Superior Court of New Jersey, Appellate Division

October 31, 2013

MANJRI SHAH and SAMIR SHAH, Plaintiffs-Appellants,
v.
BERENICE VALERIO-GOMEZ, REUBEN MARTINEZ, MARIA J. GOMEZ-PERALTA, GEICO INDEMNITY COMPANY, ROBERT WEISS, ROBERT WEISS PROPERTIES, THE GUARDIAN INSURANCE COMPANY, HEALTH NET OF NEW JERSEY, INC., THE RAWLINGS COMPANY, LLC (parties in interest) Being placed on notice of their right (if any) to intervene for purposes of Subrogation, Defendants, and TUSHAR SHAH, Plaintiff, and PHOENIX INSURANCE COMPANY, Defendant-Respondent.

NOT FOR PUBLICATION WITHOUT THE APPROVAL OF THE APPELLATE DIVISION

Argued: October 23, 2013

On appeal from the Superior Court of New Jersey, Law Division, Essex County, Docket No. L-9561-08.[1]

Anthony L. Coviello argued the cause for appellants.

James P. Lisovicz argued the cause for respondent (Coughlin Duffy LLP, attorneys; Mr. Lisovicz, of counsel and on the brief; Brooks H. Leonard, on the brief).

Before Judges Fuentes, Simonelli and Haas.

PER CURIAM

Plaintiffs Manjri Shah and her son appeal from the August 3, 2012 order of the Law Division granting defendant Phoenix Insurance Company's (Phoenix's) motion for summary judgment and dismissing plaintiffs' complaint in which they sought underinsured motorist (UIM) benefits under a contract of insurance Phoenix had issued to Shah's employer. We affirm.

The facts regarding the accident which led to plaintiffs' claim are essentially undisputed. On November 27, 2006, Shah and her son drove to New Brunswick in a 2001 Honda Accord that was owned by Shah's employer, Alliance Tire Company, Inc. (Alliance), and insured by Phoenix. Shah parked on the street, turned off the engine, and locked the doors of the car. She and her son then went to pick up food from a take-out restaurant located two blocks away.

Shah and her son were away from the car for approximately twenty to thirty minutes. They then began walking back to the car. As they were about "one to two car lengths" away from the car, they were "suddenly and without warning . . . struck from behind" by an automobile. Shah and her son were still on the sidewalk when they were struck and neither was in contact with the car. Shah testified at a deposition that she remembered activating the keyless remote to unlock the car's doors just prior to the accident, but it was unknown whether the doors were actually unlocked as a result.

Phoenix had issued a commercial insurance policy to Alliance on September 15, 2006. The policy only listed Alliance as a "named insured." It is not disputed that Alliance is a corporation. In pertinent part, the UIM endorsement provides that if the named insured is a corporation, then "[a]nyone 'occupying' a covered 'auto'" is an "insured." On the other hand, if an individual is the "named insured, " then that individual and any "family members, " as well as "[a]nyone else 'occupying'" a covered auto are "insureds." The endorsement defines "occupying" as meaning "in, upon, getting in, on, out or off."
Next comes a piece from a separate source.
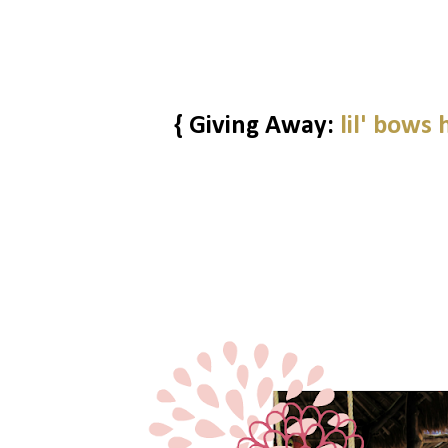
{ Giving Away:
lil' bows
In an oral opinion, the motion judge found that Shah was not a "named insured" on the policy and, therefore, she and her son needed to be "occupying" the car in order to be covered. The judge found that neither was "in, upon, getting in, on, out or off" the car at the time they were struck on the sidewalk.

Therefore, they were not entitled to UIM benefits under the clear terms of the policy. This appeal followed.

On appeal, plaintiffs contend that the judge erred by granting Phoenix's motion for summary judgment because Shah was a named insured and they were both occupying the vehicle at the time of the accident. We disagree.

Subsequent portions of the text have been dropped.